清蓝色的元阴如涓涓溪流,顺着灵脉缓缓流淌,所过之处,灵脉被温养得愈发通畅,练气期的灵力根基也愈发稳固;而金黄色的仙皇元阴则如燎原星火,一经引动,便迸发出道道精纯力量,顺着灵脉奔涌游走,带着一股霸道却浑厚的冲劲,竟隐隐有冲击练气巅峰的势头。
他屏气凝神,小心调控着灵力,将两团元阴之力慢慢拆解、消化,让它们与自身灵力相融。
丹田内暖意翻涌,修为在元阴的滋养下稳步攀升,周身的灵气也愈发浓郁,整座归墟殿的天地灵气似也被引动,缓缓朝着他的周身汇聚而来。
·······
疏月静坐在听竹峰的竹林打坐台,青石微凉,周身竹影婆娑。
她闭目凝神,眉心轻蹙,似仍有烦绪萦怀,良久才深深吸进一口裹挟着竹香的清气,再缓缓吐纳而出,周身紧绷的气息稍缓。

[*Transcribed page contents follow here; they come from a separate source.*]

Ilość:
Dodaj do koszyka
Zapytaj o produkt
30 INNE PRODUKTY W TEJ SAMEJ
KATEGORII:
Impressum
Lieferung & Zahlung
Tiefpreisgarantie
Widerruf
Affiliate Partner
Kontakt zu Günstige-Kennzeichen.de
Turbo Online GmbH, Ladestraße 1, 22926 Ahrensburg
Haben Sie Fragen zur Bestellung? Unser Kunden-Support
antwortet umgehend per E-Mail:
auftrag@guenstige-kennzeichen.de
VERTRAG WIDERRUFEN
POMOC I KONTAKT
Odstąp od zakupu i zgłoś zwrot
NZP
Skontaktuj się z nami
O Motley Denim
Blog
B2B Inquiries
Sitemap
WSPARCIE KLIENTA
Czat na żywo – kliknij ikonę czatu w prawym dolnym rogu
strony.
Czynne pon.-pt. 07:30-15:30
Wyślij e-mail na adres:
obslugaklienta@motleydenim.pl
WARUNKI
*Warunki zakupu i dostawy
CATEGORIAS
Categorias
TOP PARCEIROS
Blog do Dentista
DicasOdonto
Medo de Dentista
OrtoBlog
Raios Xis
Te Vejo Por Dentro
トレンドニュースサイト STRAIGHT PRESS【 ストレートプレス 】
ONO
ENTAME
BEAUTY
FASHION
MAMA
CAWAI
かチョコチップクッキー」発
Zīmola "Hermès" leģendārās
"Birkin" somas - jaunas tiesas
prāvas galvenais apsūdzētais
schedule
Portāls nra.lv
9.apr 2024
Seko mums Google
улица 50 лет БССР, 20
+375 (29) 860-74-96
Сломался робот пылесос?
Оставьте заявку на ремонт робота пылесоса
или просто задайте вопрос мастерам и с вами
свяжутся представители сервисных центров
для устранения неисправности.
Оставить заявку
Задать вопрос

耳侧唯有竹叶相触的簌簌轻响,间或夹杂几声清脆鸟鸣,衬得山野愈发幽静,却难平她心底的沉郁。
忽的,她身形一晃,化作一道清冽残影,转瞬便出现在云栖剑庐主峰的授道台。
台前早已整整齐齐立着一众女弟子,垂首静候。
自云鹤归来便闭门谢客、潜心闭关后,往日由云鹤亲授的课业,便尽数落在了她的肩上 —— 玉儿性子跳脱冲动,心难静、沉不下气,这般授道传功的事,终究是指望不上的。
疏月立在授道台中央,素白衣袂在山风里轻扬,元婴期的淡然威压悄然散开,原本偶有私语的弟子们瞬间敛声屏息,尽数凝神望来。
她抬眸扫过台前众人,声音清泠,不疾不徐:“今日讲《清心诀》进阶篇,先温故昨日所授,有疑难者,此刻可问。”
玉儿蜷在竹院的竹凳上,脸颊贴着微凉的石桌,指尖轻轻摩挲着桌面上精致的竹纹雕刻 —— 那是她闲时跟着工匠学的,刻的是三人曾在遗迹外并肩的剪影,如今指尖划过 “顾砚舟” 的轮廓,只剩一片空落。
院门口传来轻缓的脚步声,玉儿头也没抬,她太熟悉这折扇轻摇的韵律,是孟羡书。
“自从砚舟贤弟出事,我就再没见过玉儿姐笑过了。” 孟羡书的声音带着几分温润的怅然,在竹影里轻轻散开。
玉儿依旧没应声,只是指尖攥得更紧,石桌上的竹纹硌得指腹生疼。
“你喜欢他,对不对?”
孟羡书上前两步,在她对面的竹凳上坐下,折扇搁在石桌一角,目光灼灼地望着她。
“与你无关。”
玉儿头也没抬,声音冷淡,“婚约的事,我从未认过,你也不必再来试探。”
孟羡书怔了怔,轻声道:“若你心有旁骛,我随时可以解除婚约,绝不纠缠。”
“不必。” 玉儿站起身来,背对着他,“你走吧,我想一个人静一静。”
孟羡书沉默片刻,又道:“说真的,要不要随我去华山一玩?就当散散心。”
玉儿道:“…… 算了,师姐还在授业,我也想守着宗门。”
孟羡书低声道:“我觉得砚舟师弟,并没有死。”
玉儿猛地转身,目光直直盯着他:“你说什么?”
“我从不说无凭无据的话。” 孟羡书语气认真,“但我现在没有确凿证据,只是直觉。”
玉儿盯着他看了半晌,最终垂下眼:“知道了,你走吧。”
孟羡书望着她的背影,轻叹一声,折扇收起,转身离去。
竹影婆娑,阳光透过叶缝洒下,在地面投下斑驳的光影。